C’est en cherchant vainement à répéter les harmonies idéales, que les grands musiciens nous ont donné leurs chefs d’œuvre.

Partout il faut à l’homme un idéal qui l’inspire, bien qu’il ne puisse jamais réaliser ce qu’il rêve. Celui qui travaille sans avoir le regard fixé sur un idéal, ne s’élèvera jamais au-dessus du terre-à-terre de la vie purement matérielle.

La politique ne fait pas exception à la règle générale.

Aux hommes d’État, aux journalistes, à tous ceux qui ont pour mission de conduire le pays ou d’éclairer les masses, il faut un idéal qui les guide dans leurs travaux, qui les incite sans cesse à de nouveaux efforts, qui les soutienne et les empêche de se laisser choir dans l’épouvantable bourbier du matérialisme.
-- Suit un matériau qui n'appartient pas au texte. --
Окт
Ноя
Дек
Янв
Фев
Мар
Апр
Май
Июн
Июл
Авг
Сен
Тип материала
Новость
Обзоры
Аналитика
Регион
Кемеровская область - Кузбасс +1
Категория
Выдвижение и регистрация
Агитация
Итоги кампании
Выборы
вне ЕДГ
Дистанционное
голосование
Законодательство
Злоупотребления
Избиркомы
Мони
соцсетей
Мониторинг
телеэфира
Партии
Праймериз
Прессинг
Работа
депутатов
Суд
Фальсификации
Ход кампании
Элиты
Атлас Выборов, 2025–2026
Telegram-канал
C’est parce que si peu d’hommes publics ont une idée, que nous voyons grouiller, dans ce bas fond qu’on appelle la politique, tant d’êtres ignobles et repoussants, ne vivant que d’expédients, ne cherchant que leurs propres intérêts ou un peu de popularité éphémère, n’accomplissant rien de bon, de grand et de durable.
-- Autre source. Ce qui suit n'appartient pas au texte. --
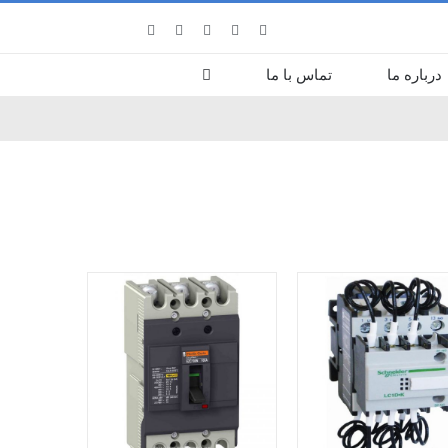
LinkedIn
Pinterest
Instagram
Facebook
X
درباره ما
تماس با ما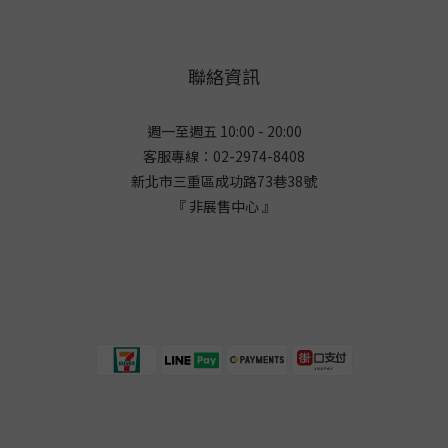
聯絡資訊
週一至週五 10:00 - 20:00
客服專線：02-2974-8408
新北市三重區成功路73巷38
號
『 非展售中心 』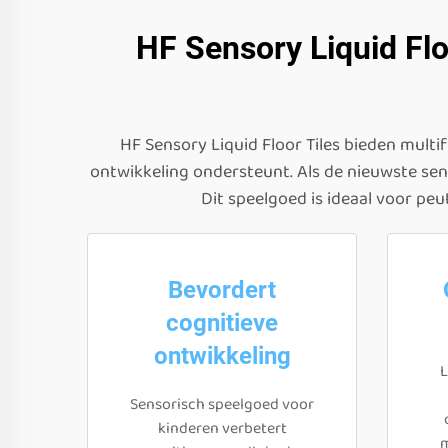
HF Sensory Liquid Flo
HF Sensory Liquid Floor Tiles bieden multi
ontwikkeling ondersteunt. Als de nieuwste se
Dit speelgoed is ideaal voor p
Bevordert
cognitieve
ontwikkeling
L
Sensorisch speelgoed voor
kinderen verbetert
m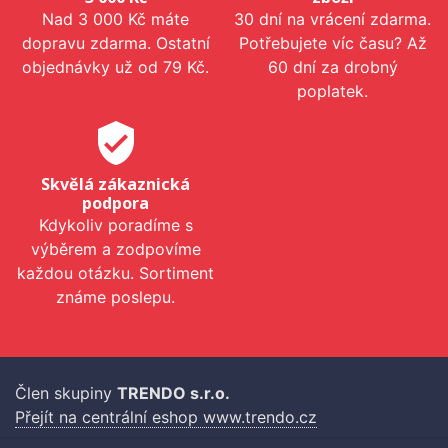
Nad 3 000 Kč máte
30 dní na vrácení zdarma.
dopravu zdarma. Ostatní
Potřebujete víc času? Až
objednávky už od 79 Kč.
60 dní za drobný
poplatek.
verified_user
Skvělá zákaznická
podpora
Kdykoliv poradíme s
výběrem a zodpovíme
každou otázku. Sortiment
známe poslepu.
Člen skupiny
TRENDO s.r.o.
Přejít na centrální eshop www.trendo.cz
Notre idéal à nous, dans la vie sociale, c’est de voir tous nos compatriotes unis comme un seul homme, ne se haïssant plus, ne se jalousant plus, ne s’entredéchirant plus, sachant différer d’opinion sur les détails et s’accorder sur les grands principes catholiques qui sont la base de l’ordre civil. Nous ne verrons jamais la réalisation de cet idéal, malheureusement. Mais en travaillant à nous en approcher, en engageant les autres, dans la mesure de nos forces, à porter leurs regards vers cette perfection, nous croyons, n’en déplaise au correspondant du Journal, faire une œuvre patriotique.
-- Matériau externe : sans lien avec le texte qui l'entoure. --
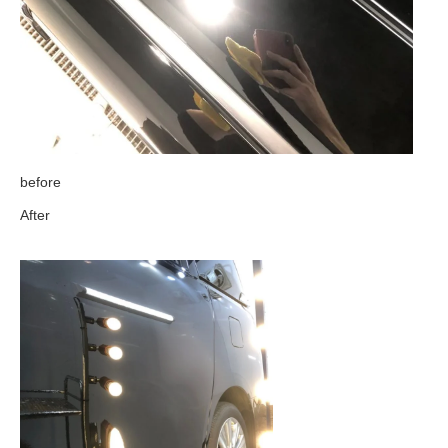
before
After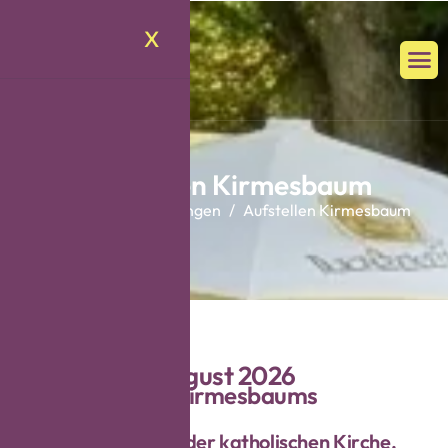
X
A
u
f
s
t
e
l
l
e
n
K
i
r
m
e
s
b
a
u
m
Home
Veranstaltungen
Aufstellen Kirmesbaum
F
r
e
i
t
a
g
,
2
8
.
A
u
g
u
s
t
2
0
2
6
A
u
f
s
t
e
l
l
e
n
d
e
s
K
i
r
m
e
s
b
a
u
m
s
1
5
:
0
0
U
h
r
G
A
S
T
R
O
D
O
R
F
a
n
d
e
r
k
a
t
h
o
l
i
s
c
h
e
n
K
i
r
c
h
e
,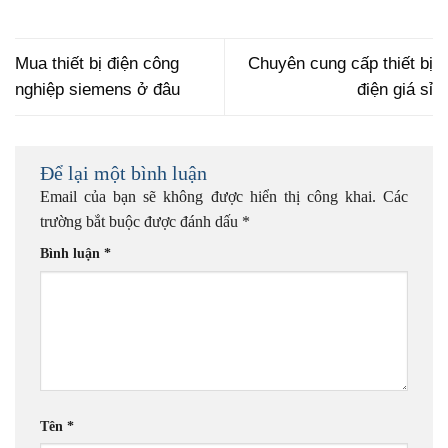
Mua thiết bị điện công
Chuyên cung cấp thiết bị
nghiệp siemens ở đâu
điện giá sỉ
Để lại một bình luận
Email của bạn sẽ không được hiển thị công khai.
Các
trường bắt buộc được đánh dấu
*
Bình luận
*
Tên
*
Dans la vie parlementaire, notre idéal c’est de voir disparaître l’aveugle esprit de parti, c’est de voir les gouvernements n’avoir pour but que le bien général, c’est de voir les députés se mettre au-dessus de tout esprit de faction, de toute haine, de tout intérêt personnel, de toute opposition systématique et de tout servilisme. Sans doute, cet autre idéal ne se réalisera jamais, parce que c’est un idéal, mais chaque effort que nous ferons pour y arriver sera un pas en avant, un pas vers la perfection

Ceux qui fréquentent les bureaux du Journal de Québec ne comprennent pas ces choses ; nous n’écrivons pas pour eux. Mais ceux qui ont véritablement à cœur l’avenir du pays, ceux qui n’ont pas d’intérêts particuliers à servir, nous comprendront. Cela nous suffit.